5. En troisième lieu, eu égard à ce qui a été dit précédemment, M. B... A... n’est pas fondé à soutenir que la décision fixant son pays de destination serait illégale du fait de l’illégalité de la décision lui faisant obligation de quitter le territoire français.

6. En quatrième lieu, l’arrêté contesté, qui vise les textes applicables et se réfère notamment aux articles L. 612-6 à L. 612-11 du code de l’entrée et du séjour des étrangers et du droit d’asile dans ses motifs, comporte l’énoncé des considérations de droit et de fait qui constituent le fondement de la décision interdisant le retour de M. B... A... sur le territoire français pour une durée de trois ans, laquelle décision a été prise en application de l’article L. 612-6 de ce code et au regard de l’ensemble des critères énoncés à son article L. 612-10. Le préfet de Vaucluse n’avait pas, en l’absence d’éléments particuliers avancés par l’intéressé sur ce point, à détailler les raisons pour lesquelles il n’a pas retenu l’existence de circonstances humanitaires.
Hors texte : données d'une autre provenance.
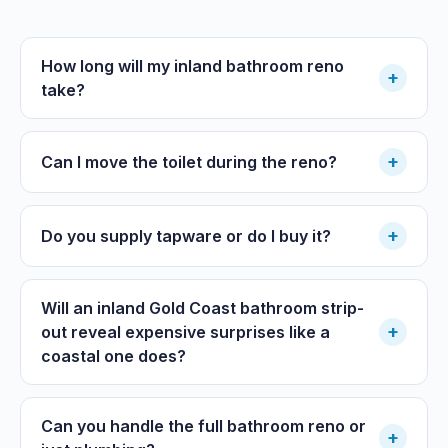
How long will my inland bathroom reno
+
take?
+
Can I move the toilet during the reno?
+
Do you supply tapware or do I buy it?
Will an inland Gold Coast bathroom strip-
+
out reveal expensive surprises like a
coastal one does?
Can you handle the full bathroom reno or
+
Par suite, la décision portant interdiction de retour sur le territoire français est suffisamment motivée.

7. En cinquième et dernier lieu, ni les éléments exposés au point 3 relatifs à la situation de M. B... A... ni les autres pièces du dossier ne font apparaître l’existence de circonstances humanitaires, au sens des dispositions de l’article L. 612-6 du code de l’entrée et du séjour des étrangers et du droit d’asile, justifiant que l’autorité administrative n’édicte pas une interdiction de retour à l’encontre de l’intéressé. Par suite, le préfet de Vaucluse a pu légalement prononcer à l’encontre de M. B... A... une interdiction de retour sur le territoire français.
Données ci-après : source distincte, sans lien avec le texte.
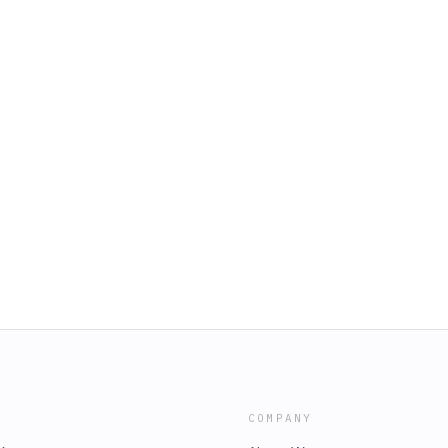
COMPANY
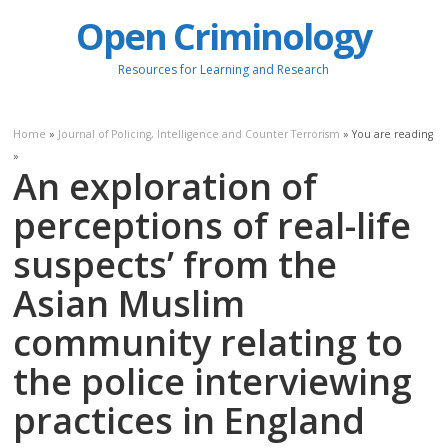
Open Criminology
Resources for Learning and Research
Home
»
Journal of Policing, Intelligence and Counter Terrorism
» You are reading
»
An exploration of
perceptions of real-life
suspects’ from the
Asian Muslim
community relating to
the police interviewing
practices in England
8. Il résulte de tout ce qui précède que la requête de M. B... A... doit être rejetée, y compris ses conclusions à fin d’injonction et d’astreinte ainsi que celles présentées au titre des dispositions de l’article L. 761-1 du code de justice administrative et de l’article 37 de la loi du 10 juillet 1991.


D É C I D E :


Article 1er : La requête de M. B... A... est rejetée.
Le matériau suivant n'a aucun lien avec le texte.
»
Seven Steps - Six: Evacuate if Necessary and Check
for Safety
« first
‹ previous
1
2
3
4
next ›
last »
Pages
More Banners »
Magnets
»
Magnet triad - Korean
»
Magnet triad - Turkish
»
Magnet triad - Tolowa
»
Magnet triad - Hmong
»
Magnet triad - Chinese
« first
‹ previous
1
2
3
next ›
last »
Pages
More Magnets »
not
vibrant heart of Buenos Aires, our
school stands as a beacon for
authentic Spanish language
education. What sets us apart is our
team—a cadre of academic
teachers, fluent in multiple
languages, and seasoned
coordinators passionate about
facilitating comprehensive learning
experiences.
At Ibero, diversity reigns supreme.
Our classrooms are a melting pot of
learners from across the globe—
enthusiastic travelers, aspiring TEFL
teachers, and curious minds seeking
Article 2 : Le présent jugement sera notifié à M. E... B... A..., au préfet de Vaucluse et à Me Salomé Auliard.


Rendu public par mise à disposition au greffe le 11 septembre 2025.

Le magistrat désigné,





R. MOURET
La greffière,





A. NOGUERO
La République mande et ordonne au préfet de Vaucluse en ce qui le concerne ou à tous commissaires de justice à ce requis en ce qui concerne les voies de droit commun contre les parties privées, de pourvoir à l’exécution de la présente décision.